Abstract

COVID-19 is unique in that it is the first global pandemic occurring amidst a crowded information environment that has facilitated the proliferation of misinformation on social media. Dangerous misleading narratives have the potential to disrupt ‘official’ information sharing at major government announcements. Using an interrupted time-series design, we test the impact of the announcement of the first UK lockdown (8–8.30 p.m. 23 March 2020) on short-term trends of misinformation on Twitter.
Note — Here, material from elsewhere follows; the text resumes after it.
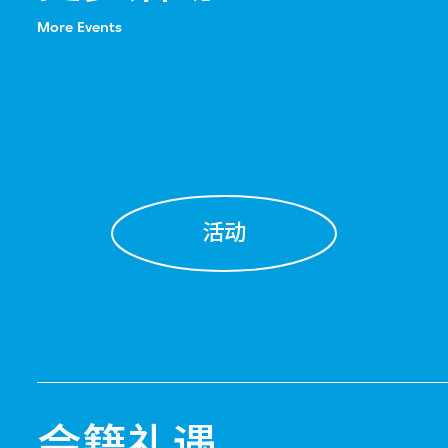
More Events
活动
会籍礼遇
We utilise a novel dataset of all COVID-19-related social media posts on Twitter from the UK 48 hours before and 48 hours after the announcement (n = 2,531,888). We find that while the number of tweets increased immediately post announcement, there was no evidence of an increase in misinformation-related tweets. We found an increase in COVID-19-related bot activity post-announcement. Topic modelling of misinformation tweets revealed four distinct clusters: ‘government and policy’, ‘symptoms’, ‘pushing back against misinformation’ and ‘cures and treatments’.

Highlights

  • The ‘infodemic’ pandemicPublic health crises throughout human history have frequently seen the diffusion of misleading or inaccurate information (Mawdsley, 2020)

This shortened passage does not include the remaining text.